In Labyrinth of Solitude, the legendary Mexican poet Octavio Paz writes, “Our relationship with death is intimate. More intimate perhaps, than any other people.” Those words echo through Amor Añejo, a Día de Muertos-inspired tale of bereavement and rebirth making its debut at Milagro Theatre. It’s an elegy—and more. The story flows from a single death that leaves everything from pain to joy to absurdity in its wake.
Amor Añejo’s fullness of spirit makes it an unmissable play. At once profoundly soulful and gloriously silly, it invites us to touch the life of Hector (Ricardo Vazquez), a painter who refuses to accept the death of his wife, Rosalita (Yolanda Porter). Hector believes that building an altar for Dia de Muertos allows the dead to fleetingly visit the land of the living, yet he can’t bring himself to build an altar for Rosalita because he can’t admit that she is gone. Perversely and poetically, her ability to return depends on whether or not he can acknowledge her absence.
Conceived by director Elizabeth Huffman and developed with the cast in rehearsals, Amor Añejo eschews formulaic plotting in favor of a more naturalistic, anecdotal approach as it reveals the history of Hector and Rosalita’s marriage in flashbacks. Since seeing the play, I’ve found myself dwelling less on character arcs than on details, like the Frog necklace Hector gives Rosalita (a reference to her passion for biology) or Rosalita’s late-in-life lament as she gazes into a mirror (“Where did that sad, middle-aged woman come from?” she wonders aloud).
Plays that span many years risk sacrificing detail for scope. Yet no matter how much time passes in Amor Añejo, you never feel as if we are looking at a vast, indistinct timeline—you feel as if you are flipping through a photo album, partly because much of the play unfolds in intimate scenes that take place at Hector and Rosalita’s dining table.
In one, their son, Paco (Carlos Manzano), is a whining child, complaining that his brother nearly broke his guitar; in another, he is an embittered young man, declaring that he will never attend a music conservatory. The images that signal the passage of time (like the A for anarchy on the back of the older Paco’s black vest) are so specific you never feel as if we are observing the family from afar — you feel as if you are living in their memories, moment to moment.
While the play’s flashbacks are a reminder of all that Hector has lost, Amor Añejo doesn’t surrender to the tide of grief. When Rosalita travels from this world to the next, she is greeted by galumphing characters in oversized masks who perform a heavy-footed dance, moving as if they have bricks strapped to their feet. It’s an uproarious sight and its inclusion in a story steeped in anguish makes a statement: that loss and happiness are not separate entities. They are part of a single continuum of feeling and to embrace one is to embrace the other — which is what Hector must do if Rosalita’s spirit is to find peace.
I wish that the play made more of Hector’s struggle.
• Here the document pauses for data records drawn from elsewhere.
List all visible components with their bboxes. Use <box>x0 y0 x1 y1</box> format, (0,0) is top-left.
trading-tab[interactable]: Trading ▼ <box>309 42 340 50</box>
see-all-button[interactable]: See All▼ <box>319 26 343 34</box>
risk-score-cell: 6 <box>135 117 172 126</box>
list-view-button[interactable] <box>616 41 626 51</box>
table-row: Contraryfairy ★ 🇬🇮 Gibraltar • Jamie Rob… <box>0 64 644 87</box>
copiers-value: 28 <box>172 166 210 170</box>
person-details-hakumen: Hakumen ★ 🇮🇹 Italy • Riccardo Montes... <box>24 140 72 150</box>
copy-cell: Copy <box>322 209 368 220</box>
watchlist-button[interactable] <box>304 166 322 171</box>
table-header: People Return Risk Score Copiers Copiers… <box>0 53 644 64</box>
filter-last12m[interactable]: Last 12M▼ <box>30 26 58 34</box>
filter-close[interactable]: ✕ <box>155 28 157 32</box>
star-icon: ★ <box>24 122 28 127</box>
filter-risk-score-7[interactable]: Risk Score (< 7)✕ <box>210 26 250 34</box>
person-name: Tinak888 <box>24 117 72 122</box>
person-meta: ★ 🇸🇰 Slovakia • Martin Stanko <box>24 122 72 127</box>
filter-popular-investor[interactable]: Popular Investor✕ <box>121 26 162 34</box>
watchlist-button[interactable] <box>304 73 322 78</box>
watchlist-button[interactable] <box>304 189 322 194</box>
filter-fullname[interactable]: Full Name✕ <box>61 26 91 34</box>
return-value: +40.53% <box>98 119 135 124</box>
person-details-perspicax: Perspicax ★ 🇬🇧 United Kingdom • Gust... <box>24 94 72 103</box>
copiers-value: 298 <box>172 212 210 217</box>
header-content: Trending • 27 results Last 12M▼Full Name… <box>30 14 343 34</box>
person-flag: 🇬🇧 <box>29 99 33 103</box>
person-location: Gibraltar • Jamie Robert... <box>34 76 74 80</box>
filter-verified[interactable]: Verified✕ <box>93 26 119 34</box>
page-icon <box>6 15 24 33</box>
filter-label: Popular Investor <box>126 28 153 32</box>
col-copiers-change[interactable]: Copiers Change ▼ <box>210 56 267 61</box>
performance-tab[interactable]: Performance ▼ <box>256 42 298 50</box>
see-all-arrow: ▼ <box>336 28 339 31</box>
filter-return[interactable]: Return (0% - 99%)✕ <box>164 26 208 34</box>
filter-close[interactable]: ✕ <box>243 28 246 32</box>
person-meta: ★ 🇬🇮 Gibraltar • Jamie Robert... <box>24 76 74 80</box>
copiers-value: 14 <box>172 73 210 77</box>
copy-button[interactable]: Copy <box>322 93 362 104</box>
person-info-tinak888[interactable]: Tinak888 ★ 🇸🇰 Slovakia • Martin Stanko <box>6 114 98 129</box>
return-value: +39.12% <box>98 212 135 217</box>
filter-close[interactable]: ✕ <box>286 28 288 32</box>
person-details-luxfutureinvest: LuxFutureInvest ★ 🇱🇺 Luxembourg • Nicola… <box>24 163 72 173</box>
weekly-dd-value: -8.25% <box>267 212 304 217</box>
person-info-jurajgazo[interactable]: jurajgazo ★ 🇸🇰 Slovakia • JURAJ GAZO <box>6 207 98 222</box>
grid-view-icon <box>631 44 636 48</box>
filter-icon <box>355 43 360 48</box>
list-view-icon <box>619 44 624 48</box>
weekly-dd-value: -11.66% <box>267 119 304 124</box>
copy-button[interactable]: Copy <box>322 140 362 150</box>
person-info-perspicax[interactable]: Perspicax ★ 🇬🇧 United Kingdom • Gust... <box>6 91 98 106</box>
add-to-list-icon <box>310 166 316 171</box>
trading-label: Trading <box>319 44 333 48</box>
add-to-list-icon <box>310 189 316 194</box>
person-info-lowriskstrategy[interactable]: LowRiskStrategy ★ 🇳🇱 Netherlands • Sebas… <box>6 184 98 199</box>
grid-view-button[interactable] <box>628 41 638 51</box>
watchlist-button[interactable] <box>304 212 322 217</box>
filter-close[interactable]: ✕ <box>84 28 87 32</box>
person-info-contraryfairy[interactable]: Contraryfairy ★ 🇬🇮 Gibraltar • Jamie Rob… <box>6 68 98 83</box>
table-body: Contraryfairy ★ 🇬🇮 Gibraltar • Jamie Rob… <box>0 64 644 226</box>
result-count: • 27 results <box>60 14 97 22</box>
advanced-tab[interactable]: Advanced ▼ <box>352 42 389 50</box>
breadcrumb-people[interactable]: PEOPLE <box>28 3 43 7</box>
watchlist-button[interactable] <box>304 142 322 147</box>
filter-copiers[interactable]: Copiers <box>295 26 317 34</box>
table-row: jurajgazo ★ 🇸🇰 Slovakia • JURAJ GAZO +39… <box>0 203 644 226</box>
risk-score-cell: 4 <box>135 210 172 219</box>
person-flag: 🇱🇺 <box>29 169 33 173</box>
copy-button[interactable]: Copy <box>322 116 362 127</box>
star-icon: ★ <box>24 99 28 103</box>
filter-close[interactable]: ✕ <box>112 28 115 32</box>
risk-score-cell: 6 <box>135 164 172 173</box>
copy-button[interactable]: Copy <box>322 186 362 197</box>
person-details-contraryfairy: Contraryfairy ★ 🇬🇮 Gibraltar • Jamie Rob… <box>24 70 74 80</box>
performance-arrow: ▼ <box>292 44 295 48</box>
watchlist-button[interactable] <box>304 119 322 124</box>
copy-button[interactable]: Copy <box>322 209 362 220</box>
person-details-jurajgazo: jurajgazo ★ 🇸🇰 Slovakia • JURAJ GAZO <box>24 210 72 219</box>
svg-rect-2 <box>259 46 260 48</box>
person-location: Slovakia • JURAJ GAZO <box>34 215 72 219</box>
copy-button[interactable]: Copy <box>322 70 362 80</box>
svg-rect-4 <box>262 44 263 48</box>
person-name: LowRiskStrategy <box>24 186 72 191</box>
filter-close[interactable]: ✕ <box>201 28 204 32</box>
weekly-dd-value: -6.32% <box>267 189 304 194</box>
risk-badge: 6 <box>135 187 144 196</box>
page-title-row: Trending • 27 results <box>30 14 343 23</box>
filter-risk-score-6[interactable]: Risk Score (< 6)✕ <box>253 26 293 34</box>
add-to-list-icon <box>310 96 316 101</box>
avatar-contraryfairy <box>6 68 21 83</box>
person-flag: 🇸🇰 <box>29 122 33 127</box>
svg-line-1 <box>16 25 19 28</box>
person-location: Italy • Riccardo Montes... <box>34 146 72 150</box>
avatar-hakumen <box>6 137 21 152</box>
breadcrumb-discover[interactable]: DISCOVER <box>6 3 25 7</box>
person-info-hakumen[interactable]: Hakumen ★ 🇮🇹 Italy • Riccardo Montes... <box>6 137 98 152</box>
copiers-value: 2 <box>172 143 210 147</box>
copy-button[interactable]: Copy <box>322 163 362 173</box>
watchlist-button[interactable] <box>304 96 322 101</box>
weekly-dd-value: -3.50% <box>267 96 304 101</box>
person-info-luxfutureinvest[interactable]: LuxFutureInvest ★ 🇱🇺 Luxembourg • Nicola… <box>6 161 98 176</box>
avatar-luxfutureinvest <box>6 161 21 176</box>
While the moments when he speaks to Rosalita — willing her to be with him, knowing that she is not — are haunting, his inner journey is the one part of the story that seems rushed. But that doesn’t dilute Amor Añejo’s sweet, surreal power. Like so many of Milagro’s plays, it is witty, colorful and impassioned. The idea that the people we lose always watch over us lost its novelty long ago, but Amor Añejo gives new weight to those words. The Rosalita who lingers after death may be a ghost or an imagining, but the play reminds you that one thing matters above all: she exists.